### TASK DIRECTIONS
Pull each line containing "language" out of the listing below.

*** Opening of DATA PROVIDED ***

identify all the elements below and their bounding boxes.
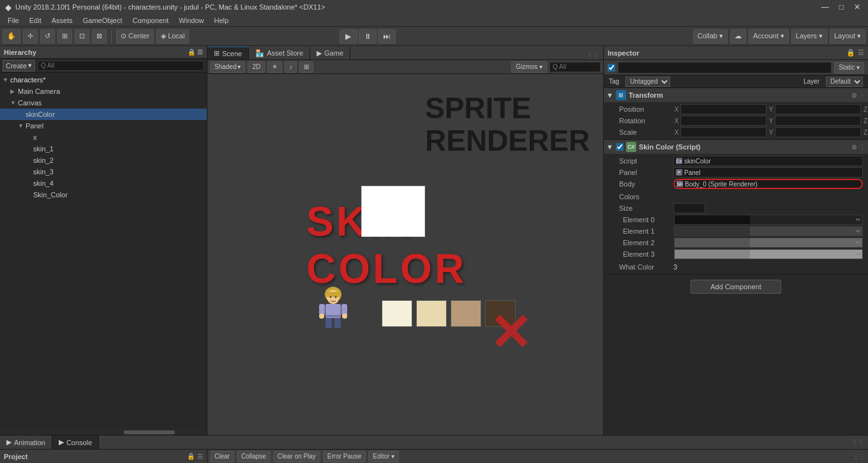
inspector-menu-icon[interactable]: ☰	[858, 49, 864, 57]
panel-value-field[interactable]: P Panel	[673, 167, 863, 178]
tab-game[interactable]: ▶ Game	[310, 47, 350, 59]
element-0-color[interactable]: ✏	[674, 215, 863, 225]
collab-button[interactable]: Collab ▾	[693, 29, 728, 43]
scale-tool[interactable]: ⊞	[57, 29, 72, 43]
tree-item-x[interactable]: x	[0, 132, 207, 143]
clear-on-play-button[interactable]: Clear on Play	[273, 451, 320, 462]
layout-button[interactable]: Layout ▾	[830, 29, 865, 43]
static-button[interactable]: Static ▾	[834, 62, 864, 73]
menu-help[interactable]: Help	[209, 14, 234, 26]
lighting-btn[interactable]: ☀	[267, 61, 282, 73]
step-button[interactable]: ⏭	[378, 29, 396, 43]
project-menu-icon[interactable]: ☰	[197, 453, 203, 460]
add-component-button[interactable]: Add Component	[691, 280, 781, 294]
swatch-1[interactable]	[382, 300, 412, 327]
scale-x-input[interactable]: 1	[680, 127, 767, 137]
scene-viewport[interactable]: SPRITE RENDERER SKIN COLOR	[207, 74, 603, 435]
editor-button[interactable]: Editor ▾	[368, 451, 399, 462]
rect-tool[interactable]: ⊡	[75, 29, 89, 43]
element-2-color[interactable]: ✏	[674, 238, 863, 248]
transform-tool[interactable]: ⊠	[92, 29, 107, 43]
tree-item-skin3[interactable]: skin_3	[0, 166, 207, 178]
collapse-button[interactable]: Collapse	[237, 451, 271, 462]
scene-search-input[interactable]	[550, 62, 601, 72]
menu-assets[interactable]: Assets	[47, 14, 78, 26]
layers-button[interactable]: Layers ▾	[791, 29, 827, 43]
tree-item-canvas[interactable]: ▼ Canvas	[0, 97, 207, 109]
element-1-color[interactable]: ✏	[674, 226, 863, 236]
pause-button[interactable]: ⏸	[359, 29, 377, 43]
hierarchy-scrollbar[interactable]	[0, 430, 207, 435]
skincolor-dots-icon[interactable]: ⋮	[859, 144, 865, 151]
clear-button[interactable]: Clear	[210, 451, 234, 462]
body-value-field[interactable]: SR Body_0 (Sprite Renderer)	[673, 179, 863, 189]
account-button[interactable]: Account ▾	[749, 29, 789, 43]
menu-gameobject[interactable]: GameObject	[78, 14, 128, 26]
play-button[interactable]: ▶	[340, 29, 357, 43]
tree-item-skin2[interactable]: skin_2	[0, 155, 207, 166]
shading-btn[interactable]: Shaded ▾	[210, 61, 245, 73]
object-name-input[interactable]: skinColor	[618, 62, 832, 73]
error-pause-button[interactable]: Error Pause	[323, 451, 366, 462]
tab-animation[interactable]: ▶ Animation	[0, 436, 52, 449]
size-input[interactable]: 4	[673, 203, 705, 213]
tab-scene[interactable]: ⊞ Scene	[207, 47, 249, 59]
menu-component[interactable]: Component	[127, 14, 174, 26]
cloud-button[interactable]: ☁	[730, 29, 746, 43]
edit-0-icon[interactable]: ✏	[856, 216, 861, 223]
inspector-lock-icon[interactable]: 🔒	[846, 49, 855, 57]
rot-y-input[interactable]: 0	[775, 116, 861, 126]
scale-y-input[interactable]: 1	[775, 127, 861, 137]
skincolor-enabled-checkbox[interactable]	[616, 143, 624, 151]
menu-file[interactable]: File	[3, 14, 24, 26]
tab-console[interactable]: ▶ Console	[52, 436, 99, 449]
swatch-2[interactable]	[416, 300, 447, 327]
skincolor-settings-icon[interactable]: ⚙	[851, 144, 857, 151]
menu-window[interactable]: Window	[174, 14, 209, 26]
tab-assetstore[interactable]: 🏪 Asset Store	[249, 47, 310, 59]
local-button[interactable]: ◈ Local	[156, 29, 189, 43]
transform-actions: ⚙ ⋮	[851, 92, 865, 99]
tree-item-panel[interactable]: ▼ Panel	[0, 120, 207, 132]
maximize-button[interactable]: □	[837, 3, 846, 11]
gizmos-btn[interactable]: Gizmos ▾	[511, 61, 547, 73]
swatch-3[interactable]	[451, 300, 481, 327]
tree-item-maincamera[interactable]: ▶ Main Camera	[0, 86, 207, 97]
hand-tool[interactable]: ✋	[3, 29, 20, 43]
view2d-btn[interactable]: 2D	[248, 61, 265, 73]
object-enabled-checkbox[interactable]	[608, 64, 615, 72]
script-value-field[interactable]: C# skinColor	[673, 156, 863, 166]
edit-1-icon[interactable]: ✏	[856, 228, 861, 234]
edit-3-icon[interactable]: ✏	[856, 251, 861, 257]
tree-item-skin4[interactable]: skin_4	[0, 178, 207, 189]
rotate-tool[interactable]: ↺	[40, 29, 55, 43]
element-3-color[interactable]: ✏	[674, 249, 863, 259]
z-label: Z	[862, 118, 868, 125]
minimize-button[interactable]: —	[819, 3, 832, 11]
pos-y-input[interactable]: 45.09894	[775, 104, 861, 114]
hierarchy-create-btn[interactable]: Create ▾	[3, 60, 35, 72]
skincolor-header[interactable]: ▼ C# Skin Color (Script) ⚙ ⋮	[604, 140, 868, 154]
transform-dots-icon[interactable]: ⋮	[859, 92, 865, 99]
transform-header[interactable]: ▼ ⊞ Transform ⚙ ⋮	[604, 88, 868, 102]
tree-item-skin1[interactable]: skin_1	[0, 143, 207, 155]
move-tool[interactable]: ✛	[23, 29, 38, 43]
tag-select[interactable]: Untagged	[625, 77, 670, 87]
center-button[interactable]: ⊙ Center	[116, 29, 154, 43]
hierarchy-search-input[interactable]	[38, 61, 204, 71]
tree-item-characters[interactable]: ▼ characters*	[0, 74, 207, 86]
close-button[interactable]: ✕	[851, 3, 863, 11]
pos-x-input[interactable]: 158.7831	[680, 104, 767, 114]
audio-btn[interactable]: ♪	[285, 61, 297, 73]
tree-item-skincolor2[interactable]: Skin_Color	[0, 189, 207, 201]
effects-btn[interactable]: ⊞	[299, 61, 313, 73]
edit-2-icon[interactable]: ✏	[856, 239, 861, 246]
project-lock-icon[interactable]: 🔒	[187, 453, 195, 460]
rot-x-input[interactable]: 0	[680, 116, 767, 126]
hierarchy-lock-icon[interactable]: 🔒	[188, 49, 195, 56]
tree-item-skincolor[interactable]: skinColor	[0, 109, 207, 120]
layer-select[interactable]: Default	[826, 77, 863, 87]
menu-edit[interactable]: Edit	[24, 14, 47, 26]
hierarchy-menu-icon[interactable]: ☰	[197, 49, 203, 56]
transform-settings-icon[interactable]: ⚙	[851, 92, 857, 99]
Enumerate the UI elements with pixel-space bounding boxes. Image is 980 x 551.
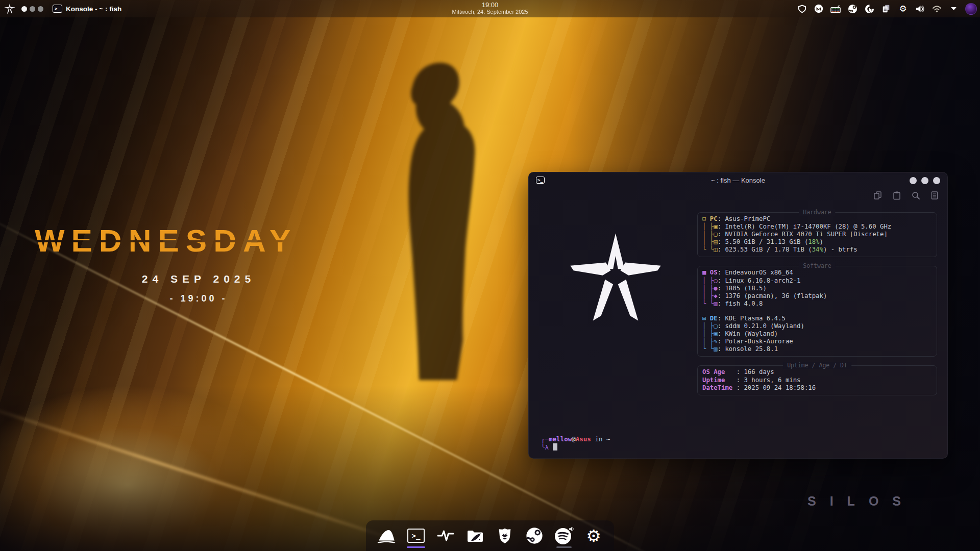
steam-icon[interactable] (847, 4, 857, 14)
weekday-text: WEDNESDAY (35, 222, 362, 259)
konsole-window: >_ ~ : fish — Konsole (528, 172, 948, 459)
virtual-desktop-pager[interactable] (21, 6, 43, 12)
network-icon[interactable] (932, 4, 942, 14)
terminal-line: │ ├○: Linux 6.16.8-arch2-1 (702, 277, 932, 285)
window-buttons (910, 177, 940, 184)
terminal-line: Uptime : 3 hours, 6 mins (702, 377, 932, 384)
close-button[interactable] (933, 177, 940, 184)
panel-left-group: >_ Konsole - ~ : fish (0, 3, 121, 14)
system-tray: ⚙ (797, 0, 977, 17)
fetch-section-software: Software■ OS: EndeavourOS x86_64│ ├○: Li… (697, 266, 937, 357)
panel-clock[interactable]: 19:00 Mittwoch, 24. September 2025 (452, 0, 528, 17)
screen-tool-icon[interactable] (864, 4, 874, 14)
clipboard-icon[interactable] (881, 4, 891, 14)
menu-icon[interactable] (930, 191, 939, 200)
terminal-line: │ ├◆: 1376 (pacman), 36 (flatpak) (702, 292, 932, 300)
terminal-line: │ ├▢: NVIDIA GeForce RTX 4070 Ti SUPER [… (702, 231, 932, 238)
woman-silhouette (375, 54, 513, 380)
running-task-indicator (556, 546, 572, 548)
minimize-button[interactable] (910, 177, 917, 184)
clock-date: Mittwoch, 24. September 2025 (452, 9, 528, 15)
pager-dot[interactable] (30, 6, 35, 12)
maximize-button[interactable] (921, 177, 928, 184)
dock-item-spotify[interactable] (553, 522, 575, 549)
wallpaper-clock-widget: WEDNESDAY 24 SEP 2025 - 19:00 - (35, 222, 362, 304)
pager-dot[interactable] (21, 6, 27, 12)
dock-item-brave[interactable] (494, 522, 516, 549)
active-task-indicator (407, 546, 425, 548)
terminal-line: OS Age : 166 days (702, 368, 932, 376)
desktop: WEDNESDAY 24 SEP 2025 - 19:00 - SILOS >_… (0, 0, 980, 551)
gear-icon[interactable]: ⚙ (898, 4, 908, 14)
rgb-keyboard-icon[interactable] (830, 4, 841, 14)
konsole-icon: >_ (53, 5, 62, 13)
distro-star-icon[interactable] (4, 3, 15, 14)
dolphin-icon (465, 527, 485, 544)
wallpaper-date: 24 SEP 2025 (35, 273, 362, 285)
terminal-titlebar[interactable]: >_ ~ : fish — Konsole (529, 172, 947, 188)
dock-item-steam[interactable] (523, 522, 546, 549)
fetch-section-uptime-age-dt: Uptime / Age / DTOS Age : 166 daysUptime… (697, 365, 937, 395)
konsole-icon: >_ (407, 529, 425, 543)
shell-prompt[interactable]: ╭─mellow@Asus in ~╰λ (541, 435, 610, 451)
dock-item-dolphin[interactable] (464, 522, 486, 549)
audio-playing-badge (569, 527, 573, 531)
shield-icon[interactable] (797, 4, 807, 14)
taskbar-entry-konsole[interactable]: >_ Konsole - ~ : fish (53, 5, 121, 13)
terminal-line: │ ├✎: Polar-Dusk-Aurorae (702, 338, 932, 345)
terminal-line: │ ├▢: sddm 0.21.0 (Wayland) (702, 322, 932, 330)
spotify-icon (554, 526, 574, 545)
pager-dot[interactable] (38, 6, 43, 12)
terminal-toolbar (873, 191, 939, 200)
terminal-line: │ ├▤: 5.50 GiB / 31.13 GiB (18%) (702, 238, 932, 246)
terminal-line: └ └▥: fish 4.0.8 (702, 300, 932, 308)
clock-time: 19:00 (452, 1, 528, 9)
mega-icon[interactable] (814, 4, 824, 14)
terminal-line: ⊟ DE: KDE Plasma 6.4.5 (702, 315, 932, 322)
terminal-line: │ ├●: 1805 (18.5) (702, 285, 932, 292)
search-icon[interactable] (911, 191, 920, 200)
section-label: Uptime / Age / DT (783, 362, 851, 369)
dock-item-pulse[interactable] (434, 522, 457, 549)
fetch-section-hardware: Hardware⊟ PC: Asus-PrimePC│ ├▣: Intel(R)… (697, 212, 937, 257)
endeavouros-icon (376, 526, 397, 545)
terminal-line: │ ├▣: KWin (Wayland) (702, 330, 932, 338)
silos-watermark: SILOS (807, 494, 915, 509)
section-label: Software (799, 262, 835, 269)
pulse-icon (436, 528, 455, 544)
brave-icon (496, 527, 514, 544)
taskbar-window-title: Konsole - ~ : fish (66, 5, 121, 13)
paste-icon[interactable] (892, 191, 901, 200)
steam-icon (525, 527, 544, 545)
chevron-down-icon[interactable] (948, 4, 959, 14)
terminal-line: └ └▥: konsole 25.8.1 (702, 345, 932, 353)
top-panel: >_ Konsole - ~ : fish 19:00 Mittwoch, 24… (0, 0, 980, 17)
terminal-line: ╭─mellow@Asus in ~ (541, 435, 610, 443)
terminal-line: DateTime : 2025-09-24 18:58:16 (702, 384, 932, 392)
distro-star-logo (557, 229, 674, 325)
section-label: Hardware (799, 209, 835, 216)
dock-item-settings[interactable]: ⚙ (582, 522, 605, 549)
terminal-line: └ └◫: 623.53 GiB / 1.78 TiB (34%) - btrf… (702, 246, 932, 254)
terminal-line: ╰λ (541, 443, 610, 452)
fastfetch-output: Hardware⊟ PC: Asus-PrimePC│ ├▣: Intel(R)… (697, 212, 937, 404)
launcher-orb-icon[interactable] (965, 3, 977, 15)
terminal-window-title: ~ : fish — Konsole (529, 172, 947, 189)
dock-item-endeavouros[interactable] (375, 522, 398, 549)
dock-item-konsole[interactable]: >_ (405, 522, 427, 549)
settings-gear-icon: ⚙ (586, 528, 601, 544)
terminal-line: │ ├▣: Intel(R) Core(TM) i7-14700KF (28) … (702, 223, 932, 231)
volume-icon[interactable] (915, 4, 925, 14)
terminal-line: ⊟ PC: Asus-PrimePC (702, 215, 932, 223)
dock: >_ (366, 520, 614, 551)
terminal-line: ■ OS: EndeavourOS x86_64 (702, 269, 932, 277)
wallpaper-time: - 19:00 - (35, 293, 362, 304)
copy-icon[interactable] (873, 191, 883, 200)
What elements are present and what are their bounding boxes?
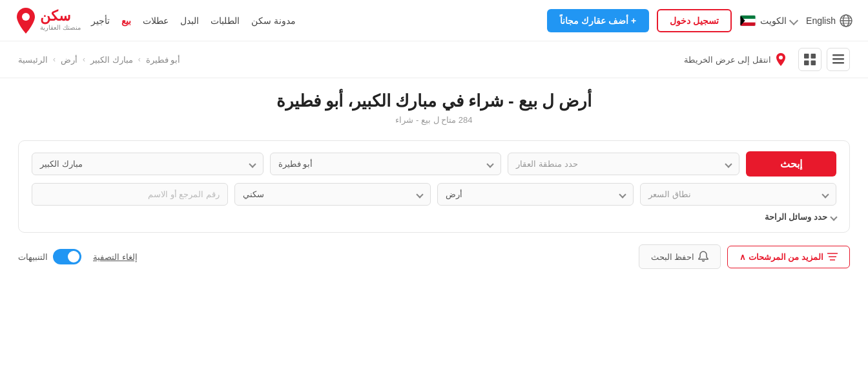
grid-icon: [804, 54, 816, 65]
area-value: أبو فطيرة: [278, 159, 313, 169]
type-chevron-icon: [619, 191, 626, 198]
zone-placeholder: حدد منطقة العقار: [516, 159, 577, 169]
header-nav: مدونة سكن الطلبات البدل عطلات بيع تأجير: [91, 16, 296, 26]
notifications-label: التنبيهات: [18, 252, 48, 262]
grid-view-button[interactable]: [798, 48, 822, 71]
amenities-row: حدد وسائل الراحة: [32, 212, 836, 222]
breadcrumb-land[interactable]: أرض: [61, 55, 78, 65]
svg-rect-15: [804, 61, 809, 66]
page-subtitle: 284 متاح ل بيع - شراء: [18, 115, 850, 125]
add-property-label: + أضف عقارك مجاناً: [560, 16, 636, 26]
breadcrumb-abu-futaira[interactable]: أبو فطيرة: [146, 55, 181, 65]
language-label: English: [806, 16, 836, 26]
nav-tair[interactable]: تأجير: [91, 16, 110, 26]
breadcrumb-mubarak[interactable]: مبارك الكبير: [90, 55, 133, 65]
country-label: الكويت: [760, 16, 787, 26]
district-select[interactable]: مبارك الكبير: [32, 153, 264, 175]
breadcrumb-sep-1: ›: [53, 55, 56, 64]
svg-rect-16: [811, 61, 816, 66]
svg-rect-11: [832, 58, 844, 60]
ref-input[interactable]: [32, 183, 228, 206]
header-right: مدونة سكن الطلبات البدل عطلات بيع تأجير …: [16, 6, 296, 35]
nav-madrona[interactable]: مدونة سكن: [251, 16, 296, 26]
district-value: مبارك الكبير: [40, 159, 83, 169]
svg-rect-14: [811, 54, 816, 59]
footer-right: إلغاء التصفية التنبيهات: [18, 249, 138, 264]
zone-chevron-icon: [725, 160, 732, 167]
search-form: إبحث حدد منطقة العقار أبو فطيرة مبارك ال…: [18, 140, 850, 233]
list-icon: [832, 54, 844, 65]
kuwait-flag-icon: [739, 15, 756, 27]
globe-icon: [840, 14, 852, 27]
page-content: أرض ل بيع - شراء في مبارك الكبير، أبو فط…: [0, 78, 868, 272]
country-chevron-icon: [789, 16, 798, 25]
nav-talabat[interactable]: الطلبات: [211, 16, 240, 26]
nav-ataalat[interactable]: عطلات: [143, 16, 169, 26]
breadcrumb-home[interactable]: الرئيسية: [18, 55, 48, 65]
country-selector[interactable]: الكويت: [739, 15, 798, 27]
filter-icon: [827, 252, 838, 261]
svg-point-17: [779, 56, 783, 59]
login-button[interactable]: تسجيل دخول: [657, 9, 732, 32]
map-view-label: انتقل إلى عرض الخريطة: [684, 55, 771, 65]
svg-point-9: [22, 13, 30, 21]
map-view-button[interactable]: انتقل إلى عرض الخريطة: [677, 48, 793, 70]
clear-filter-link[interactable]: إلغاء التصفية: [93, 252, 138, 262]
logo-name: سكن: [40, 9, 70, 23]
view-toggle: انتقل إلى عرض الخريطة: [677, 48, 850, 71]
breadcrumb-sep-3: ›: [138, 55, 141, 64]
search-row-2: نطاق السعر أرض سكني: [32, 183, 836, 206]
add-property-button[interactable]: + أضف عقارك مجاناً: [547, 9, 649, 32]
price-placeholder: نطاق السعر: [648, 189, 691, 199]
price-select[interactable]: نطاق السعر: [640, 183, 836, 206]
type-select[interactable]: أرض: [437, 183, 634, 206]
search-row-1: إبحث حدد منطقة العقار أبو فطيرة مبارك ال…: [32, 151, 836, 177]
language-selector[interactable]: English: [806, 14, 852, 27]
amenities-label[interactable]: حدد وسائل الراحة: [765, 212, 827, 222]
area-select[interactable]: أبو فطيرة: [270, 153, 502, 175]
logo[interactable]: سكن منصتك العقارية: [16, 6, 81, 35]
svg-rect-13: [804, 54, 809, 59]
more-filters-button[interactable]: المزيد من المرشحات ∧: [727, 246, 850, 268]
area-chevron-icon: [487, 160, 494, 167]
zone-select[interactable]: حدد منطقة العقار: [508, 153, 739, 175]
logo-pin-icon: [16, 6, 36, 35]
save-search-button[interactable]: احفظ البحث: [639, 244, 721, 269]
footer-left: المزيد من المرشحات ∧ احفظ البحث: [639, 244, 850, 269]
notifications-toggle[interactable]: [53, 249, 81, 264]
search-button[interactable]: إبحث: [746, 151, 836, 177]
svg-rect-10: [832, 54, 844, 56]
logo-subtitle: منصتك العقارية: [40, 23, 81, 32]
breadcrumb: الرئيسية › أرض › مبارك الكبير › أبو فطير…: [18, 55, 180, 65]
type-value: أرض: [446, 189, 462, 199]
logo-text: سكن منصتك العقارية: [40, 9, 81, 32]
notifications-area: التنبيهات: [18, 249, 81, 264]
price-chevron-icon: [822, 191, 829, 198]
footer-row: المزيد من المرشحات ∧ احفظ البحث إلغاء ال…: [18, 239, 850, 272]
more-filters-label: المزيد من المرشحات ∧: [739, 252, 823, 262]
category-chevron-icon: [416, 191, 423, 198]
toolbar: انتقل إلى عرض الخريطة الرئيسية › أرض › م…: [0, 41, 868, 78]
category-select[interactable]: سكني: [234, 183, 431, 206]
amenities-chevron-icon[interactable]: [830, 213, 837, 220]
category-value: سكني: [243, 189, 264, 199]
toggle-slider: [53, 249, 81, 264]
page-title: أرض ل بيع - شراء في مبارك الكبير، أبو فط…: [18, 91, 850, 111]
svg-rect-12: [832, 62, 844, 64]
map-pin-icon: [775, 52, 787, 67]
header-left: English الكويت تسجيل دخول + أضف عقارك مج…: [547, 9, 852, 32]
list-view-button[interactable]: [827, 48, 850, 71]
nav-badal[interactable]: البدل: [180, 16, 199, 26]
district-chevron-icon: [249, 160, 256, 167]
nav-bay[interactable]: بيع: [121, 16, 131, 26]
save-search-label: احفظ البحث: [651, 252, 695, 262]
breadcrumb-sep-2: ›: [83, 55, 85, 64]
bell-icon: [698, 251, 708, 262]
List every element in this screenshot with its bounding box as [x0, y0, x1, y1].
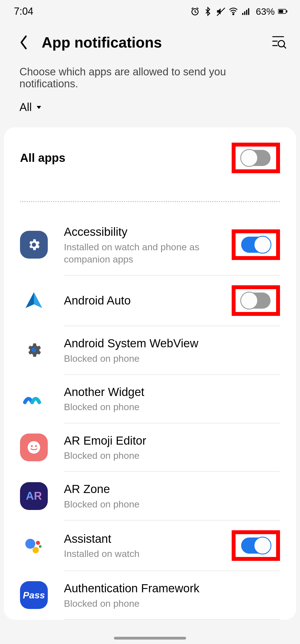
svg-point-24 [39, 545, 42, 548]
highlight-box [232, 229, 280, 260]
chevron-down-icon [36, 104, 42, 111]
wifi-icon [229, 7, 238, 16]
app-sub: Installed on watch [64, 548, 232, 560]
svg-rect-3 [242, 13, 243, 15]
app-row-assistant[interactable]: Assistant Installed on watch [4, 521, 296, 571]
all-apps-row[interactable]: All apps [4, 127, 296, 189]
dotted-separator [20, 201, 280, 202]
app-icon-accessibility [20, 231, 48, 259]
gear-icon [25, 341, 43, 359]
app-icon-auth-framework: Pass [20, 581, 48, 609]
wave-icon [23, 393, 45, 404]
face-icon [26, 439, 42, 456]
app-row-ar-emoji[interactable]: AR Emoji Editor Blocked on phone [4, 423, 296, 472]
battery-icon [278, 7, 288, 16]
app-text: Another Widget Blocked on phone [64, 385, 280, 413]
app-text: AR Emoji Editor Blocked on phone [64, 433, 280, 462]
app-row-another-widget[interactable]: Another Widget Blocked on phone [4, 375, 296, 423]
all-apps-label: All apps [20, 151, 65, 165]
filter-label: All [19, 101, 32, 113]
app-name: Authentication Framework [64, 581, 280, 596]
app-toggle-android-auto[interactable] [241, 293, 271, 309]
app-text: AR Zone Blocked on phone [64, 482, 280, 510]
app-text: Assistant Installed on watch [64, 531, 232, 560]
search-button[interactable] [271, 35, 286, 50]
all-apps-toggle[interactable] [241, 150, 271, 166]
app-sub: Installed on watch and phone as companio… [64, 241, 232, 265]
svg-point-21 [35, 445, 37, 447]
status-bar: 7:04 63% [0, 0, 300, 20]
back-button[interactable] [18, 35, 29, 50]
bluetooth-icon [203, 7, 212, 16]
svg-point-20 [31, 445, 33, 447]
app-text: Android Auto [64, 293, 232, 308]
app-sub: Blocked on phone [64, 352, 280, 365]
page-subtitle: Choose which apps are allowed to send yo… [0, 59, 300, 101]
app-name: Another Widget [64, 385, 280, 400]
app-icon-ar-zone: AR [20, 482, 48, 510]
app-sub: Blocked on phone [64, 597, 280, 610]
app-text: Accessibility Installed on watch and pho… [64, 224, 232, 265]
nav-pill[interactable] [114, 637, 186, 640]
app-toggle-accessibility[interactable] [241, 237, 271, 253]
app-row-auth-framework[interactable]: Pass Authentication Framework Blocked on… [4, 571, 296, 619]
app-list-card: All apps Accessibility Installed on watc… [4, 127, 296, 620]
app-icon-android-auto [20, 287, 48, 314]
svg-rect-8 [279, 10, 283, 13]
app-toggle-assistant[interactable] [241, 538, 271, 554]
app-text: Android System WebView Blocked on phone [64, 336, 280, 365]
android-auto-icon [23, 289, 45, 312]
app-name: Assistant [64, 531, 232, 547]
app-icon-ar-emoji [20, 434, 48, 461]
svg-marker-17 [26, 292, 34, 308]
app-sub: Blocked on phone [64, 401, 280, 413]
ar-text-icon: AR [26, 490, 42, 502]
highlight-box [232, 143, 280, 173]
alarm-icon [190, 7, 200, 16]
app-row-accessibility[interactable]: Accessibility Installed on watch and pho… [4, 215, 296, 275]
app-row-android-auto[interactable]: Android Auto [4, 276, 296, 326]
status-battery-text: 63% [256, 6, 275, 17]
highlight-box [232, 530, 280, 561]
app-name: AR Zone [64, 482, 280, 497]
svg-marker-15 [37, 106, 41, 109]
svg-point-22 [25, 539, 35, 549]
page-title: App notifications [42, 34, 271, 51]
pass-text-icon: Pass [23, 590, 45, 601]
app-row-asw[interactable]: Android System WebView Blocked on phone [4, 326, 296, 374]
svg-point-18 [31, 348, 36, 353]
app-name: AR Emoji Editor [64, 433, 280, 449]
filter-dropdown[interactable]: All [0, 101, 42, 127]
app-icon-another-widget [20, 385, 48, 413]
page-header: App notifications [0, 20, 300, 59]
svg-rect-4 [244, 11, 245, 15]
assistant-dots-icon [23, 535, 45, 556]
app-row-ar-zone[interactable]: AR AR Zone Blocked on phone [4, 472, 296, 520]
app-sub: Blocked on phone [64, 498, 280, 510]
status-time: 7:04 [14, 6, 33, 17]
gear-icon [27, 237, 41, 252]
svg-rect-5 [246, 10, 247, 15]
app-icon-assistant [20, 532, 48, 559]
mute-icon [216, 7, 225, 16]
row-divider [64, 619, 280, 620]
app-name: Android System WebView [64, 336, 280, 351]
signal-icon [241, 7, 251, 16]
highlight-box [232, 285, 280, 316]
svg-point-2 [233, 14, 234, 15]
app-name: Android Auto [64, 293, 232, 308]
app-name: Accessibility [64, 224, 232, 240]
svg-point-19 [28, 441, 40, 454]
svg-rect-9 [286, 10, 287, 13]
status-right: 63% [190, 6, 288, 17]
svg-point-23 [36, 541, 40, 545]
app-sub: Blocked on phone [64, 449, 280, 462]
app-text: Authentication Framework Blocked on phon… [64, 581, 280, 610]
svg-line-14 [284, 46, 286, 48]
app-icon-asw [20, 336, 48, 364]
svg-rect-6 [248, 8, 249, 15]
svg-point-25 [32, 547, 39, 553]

*** Close of DATA PROVIDED ***

### WRITTEN SOLUTION
language-label: English: [806, 16, 836, 26]
language-selector[interactable]: English: [806, 14, 852, 27]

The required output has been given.